Calculate the algebraic expression E=(2x+y) (5a-b)^3
To calculate the algebraic expression E=(2x+y) (5a-b)^3, you need to follow a step-by-step process. Let's break it down:
Step 1: Expand the binomial (5a-b)^3 using the binomial theorem.

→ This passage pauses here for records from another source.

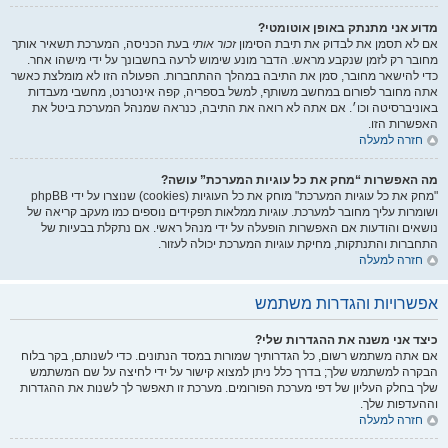
מדוע אני מתנתק באופן אוטומטי?
אם לא תסמן את לבדוק את תיבת הסימון
זכור אותי
בעת הכניסה, המערכת תשאיר אותך
מחובר רק לזמן שנקבע מראש. הדבר מונע שימוש לרעה בחשבונך על ידי מישהו אחר.
כדי להישאר מחובר, סמן את התיבה במהלך ההתחברות. הפעולה הזו לא מומלצת כאשר
אתה מחובר לפורום במחשב משותף, למשל בספריה, קפה אינטרנט, מחשבי מעבדות
באוניברסיטה וכו׳. אם אתה לא רואה את התיבה, כנראה שמנהל המערכת ביטל את
האפשרות הזו.
חזרה למעלה
מה האפשרות “מחק את כל עוגיות המערכת” עושה?
"מחק את כל עוגיות המערכת" מוחק את כל העוגיות (cookies) שנוצרו על ידי phpBB
ושומרות עליך מחובר למערכת. עוגיות ממלאות תפקידים נוספים כמו מעקב קריאה של
נושאים והודעות אם האפשרות הופעלה על ידי מנהל ראשי. אם נתקלת בבעיות של
התחברות והתנתקות, מחיקת עוגיות המערכת יכולה לעזור.
חזרה למעלה
אפשרויות והגדרות משתמש
כיצד אני משנה את ההגדרות שלי?
אם אתה משתמש רשום, כל הגדרותיך שמורות במסד הנתונים. כדי לשנותם, בקר בלוח
הבקרה למשתמש שלך; בדרך כלל ניתן למצוא קישור על ידי לחיצה על שם המשתמש
שלך בחלק העליון של דפי מערכת הפורומים. מערכת זו תאפשר לך לשנות את ההגדרות
וההעדפות שלך.
חזרה למעלה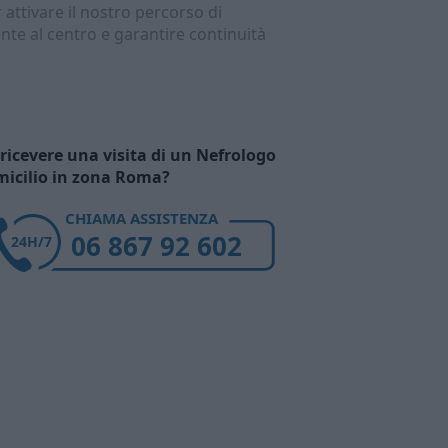
r attivare il nostro percorso di
ente al centro e garantire continuità
ricevere una visita di un Nefrologo
micilio in zona Roma?
CHIAMA ASSISTENZA
06 867 92 602
24H/7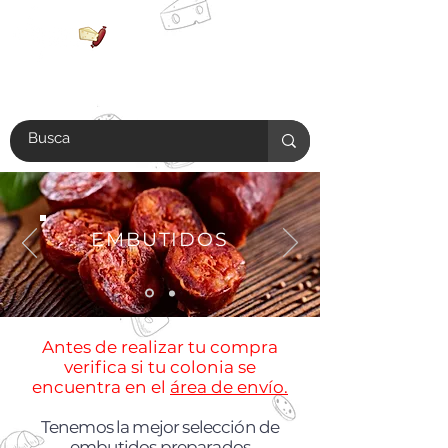
EMBUTIDOS
Antes de realizar tu compra
verifica si tu colonia se
encuentra en el
área de envío.
Tenemos la mejor selección de
embutidos preparados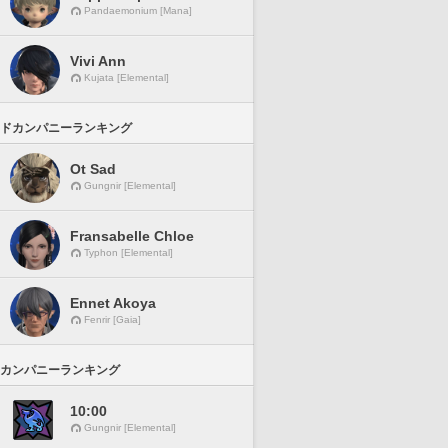
Pandaemonium [Mana]
Vivi Ann
Kujata [Elemental]
ドカンパニーランキング
Ot Sad
Gungnir [Elemental]
Fransabelle Chloe
Typhon [Elemental]
Ennet Akoya
Fenrir [Gaia]
カンパニーランキング
10:00
Gungnir [Elemental]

Using the binomial theorem, the expansion of (5a-b)^3 can be written as follows:
(5a-b)^3 = (5a)^3 - 3(5a)^2(b) + 3(5a)(b)^2 - (b)^3.
Simplifying further, we have:
(5a-b)^3 = 125a^3 - 75a^2b + 15ab^2 - b^3.
Step 2: Substitute the expanded expression into E=(2x+y)(125a^3 - 75a^2b + 15ab^2 - b^3).
By substituting (125a^3 - 75a^2b + 15ab^2 - b^3) into the expression E=(2x+y), we get:
E = (2x+y)(125a^3 - 75a^2b + 15ab^2 - b^3).
Step 3: Distribute the terms within the parentheses.
Using the distributive property, we multiply each term in (2x+y) by every term in (125a^3 - 75a^2b + 15ab^2 - b^3). We get:
E = (2x)(125a^3 - 75a^2b + 15ab^2 - b^3) + (y)(125a^3 - 75a^2b + 15ab^2 - b^3).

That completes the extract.